The Federal Circuit pointed out that, while “applications” were referenced (i.e., in the plural), a single “issued US patent” was referred to in the singular. Had the assignee intended, through the assignment of “continuations in part” to assign other issued U.S. patents, it would be expected that the Assignment would have said that the inventor was assigning his “issued U.S. patents”—plural—and even recited the patent number of the issued ’742 patent. The Federal Circuit therefore found the assignment to be subject to at least two reasonable interpretations, thereby rendering the assignment ambiguous. The case was therefore remanded to the lower court to address the issue by allowing inspection of extrinsic evidence.

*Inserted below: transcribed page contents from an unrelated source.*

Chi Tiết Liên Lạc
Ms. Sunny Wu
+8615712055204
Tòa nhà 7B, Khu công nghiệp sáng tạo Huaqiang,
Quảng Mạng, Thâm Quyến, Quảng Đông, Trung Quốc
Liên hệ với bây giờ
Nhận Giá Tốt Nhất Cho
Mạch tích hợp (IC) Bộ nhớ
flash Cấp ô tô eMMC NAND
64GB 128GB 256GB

Judge Newman dissented in part with the ruling and argued that a trial was not necessary to determine whether it was intended to assign the ’742 patent, because the ’742 patent was for a different invention from the 553 patent and was fully known to Vector Corrosion. Looking to the assignment contract, Judge Newman showed that, in the assignment’s five enumerated listed items, only one issued patent was listed; namely, the ’553 patent. All four of the other listed items were applications. No mention was made in the assignment of the ’742 patent that issued eight months before the assignment was executed. Also, a second agreement existed (a “Consulting Agreement”), which also listed only the same “issued US patent 6,033,553.” Judge Newman therefore believed that the remand was due to “an abundance of caution” and that only one reasonable interpretation of the assignment was possible. That is, that the ’742 patent was not included in the assignment.

Practice Tip:

Patent assignees, and assignment contract drafters, should be diligent and ensure that any issued patents that stem from applications related to primary patents being assigned are explicitly listed in an assignment contract if the intention is indeed to assign such patents. Listings of the various application types that may stem from a parent in the language of assignment (i.e., divisionals, continuations, continuations-in-part, foreign applications, etc.) may be held ambiguous, and should not be relied upon, if some of those applications have already issued as patents.